The Buddha stands on a three-tiered octagonal pedestal surmounted by a rounded base decorated with stylized lotuses. Each of the tiers is highly decorated with foliate motifs encircling them. The Buddha is protected by a three-part highly decorative pierced parasol, one of the Eight Auspicious Symbols. It is associated with wealth, nobility, high rank, royalty and power, since one had to be rich enough to possess such an item to be protected from the sun and rain, and they were normally carried by servants. In Buddhism, it signifies the Buddha's spiritual power in protecting beings from the miseries of samsara, the cycle of life, and its symbol of material wealth and power has come to be a sign and emblem of spiritual power.
The Buddha is flanked by a pair of standing monks, probably Moggallana and Sariputta, the first two disciples of the Buddha. Among all His disciples, the Buddha trusted Sariputta the most and asked him to be a teacher to his son Rahula. Moggallana was known for his supernatural powers: he had the divine powers to hear any sounds, whether near or far, and to see things through obstructions. Both were known for their wisdom and were entrusted by the Buddha to keep the doctrine pure.

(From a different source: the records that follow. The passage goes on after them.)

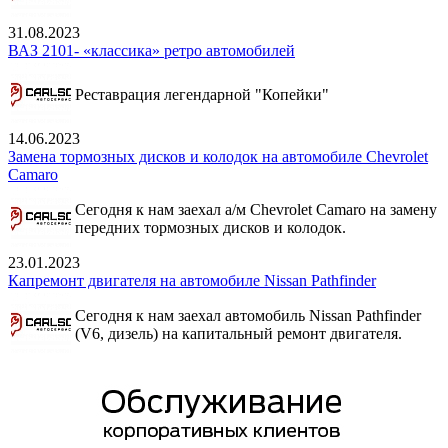
31.08.2023
ВАЗ 2101- «классика» ретро автомобилей
Реставрация легендарной "Копейки"
14.06.2023
Замена тормозных дисков и колодок на автомобиле Chevrolet
Camaro
Сегодня к нам заехал а/м Chevrolet Camaro на замену
передних тормозных дисков и колодок.
23.01.2023
Капремонт двигателя на автомобиле Nissan Pathfinder
Сегодня к нам заехал автомобиль Nissan Pathfinder
(V6, дизель) на капитальный ремонт двигателя.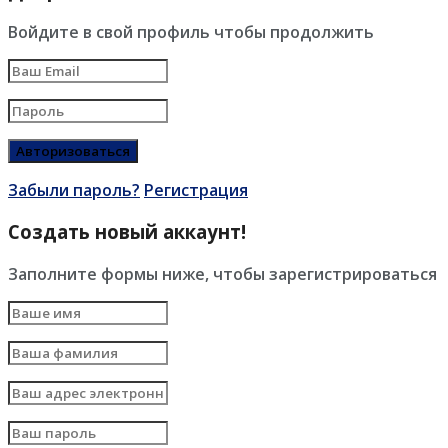
Войдите в свой профиль чтобы продолжить
Забыли пароль?
Регистрация
Создать новый аккаунт!
Заполните формы ниже, чтобы зарегистрироваться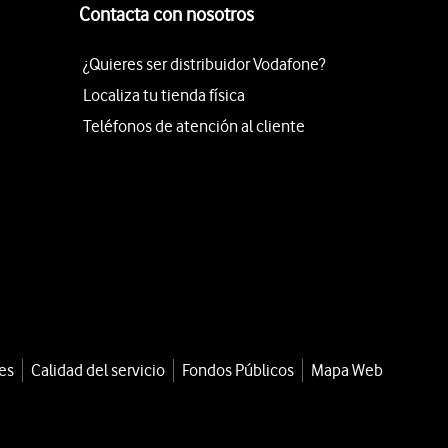
Contacta con nosotros
¿Quieres ser distribuidor Vodafone?
Localiza tu tienda física
Teléfonos de atención al cliente
es
Calidad del servicio
Fondos Públicos
Mapa Web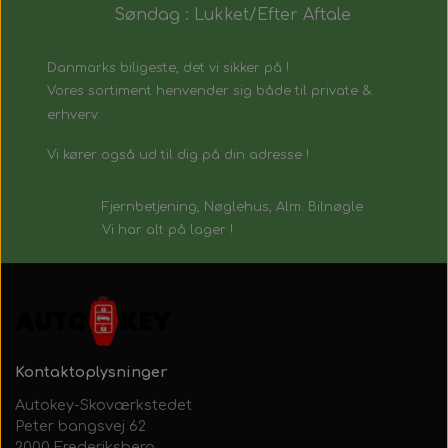
Søndag : Lukket/Efter Aftale
Danmarks biligeste, det vi sikker på !
Vores sortiment henvender sig både til private &
erhverv.
Vi kører også ud til dig på din adresse !
Fjernbetjening, Nøglehus, Alm. Bilnøgle
Vi har alt på lager !
Kontaktoplysninger
Autokey-Skoværkstedet
Peter bangsvej 62
2000 Frederiksberg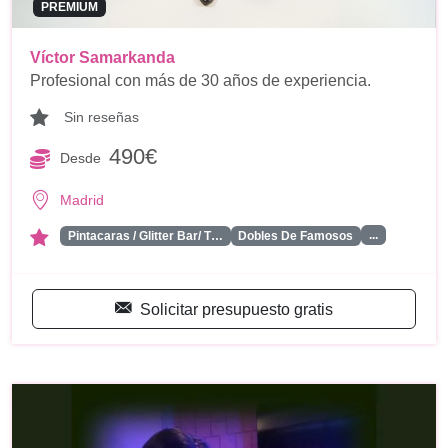
PREMIUM
Víctor Samarkanda
Profesional con más de 30 años de experiencia.
Sin reseñas
490€
Desde
Madrid
...
Pintacaras / Glitter Bar/ T…
Dobles De Famosos
Solicitar presupuesto gratis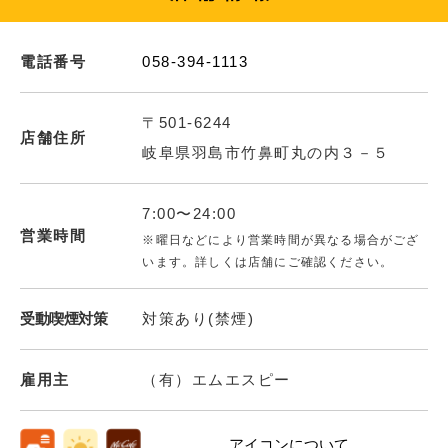
電話番号
058-394-1113
〒501-6244
店舗住所
岐阜県羽島市竹鼻町丸の内３－５
7:00〜24:00
営業時間
※曜日などにより営業時間が異なる場合がござ
います。詳しくは店舗にご確認ください。
受動喫煙対策
対策あり(禁煙)
雇用主
（有）エムエスピー
アイコンについて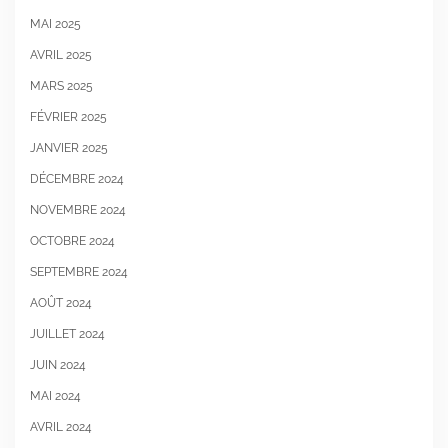
MAI 2025
AVRIL 2025
MARS 2025
FÉVRIER 2025
JANVIER 2025
DÉCEMBRE 2024
NOVEMBRE 2024
OCTOBRE 2024
SEPTEMBRE 2024
AOÛT 2024
JUILLET 2024
JUIN 2024
MAI 2024
AVRIL 2024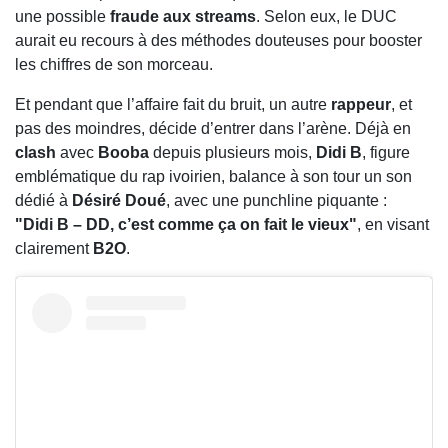
une possible
fraude aux streams
. Selon eux, le DUC
aurait eu recours à des méthodes douteuses pour booster
les chiffres de son morceau.
Et pendant que l’affaire fait du bruit, un autre
rappeur
, et
pas des moindres, décide d’entrer dans l’arène. Déjà en
clash
avec
Booba
depuis plusieurs mois,
Didi B
, figure
emblématique du rap ivoirien, balance à son tour un son
dédié à
Désiré Doué
, avec une punchline piquante :
"Didi B – DD, c’est comme ça on fait le vieux"
, en visant
clairement
B2O
.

The monks stand with their hands in the anjali-mudra (also known as namaskara-mudra) with the palms pressed together in front of the heart, forming the shape of a lotus bud in gesture of greeting, respect and reverence. This mudra is usually offered between those of equal status or from junior to senior, as in this triad of two monks around the Buddha. The hands can also be seen as forming a diamond in which two 'worlds' are joined, and the resulting union is symbolic of the eternal, indestructible truth that is the Dharma. This mudra is often associated with Moggallana and Sariputta who are entrusted with spreading the Dharma. The monks are adorned in ornate brocaded robes complimenting that of the Buddha.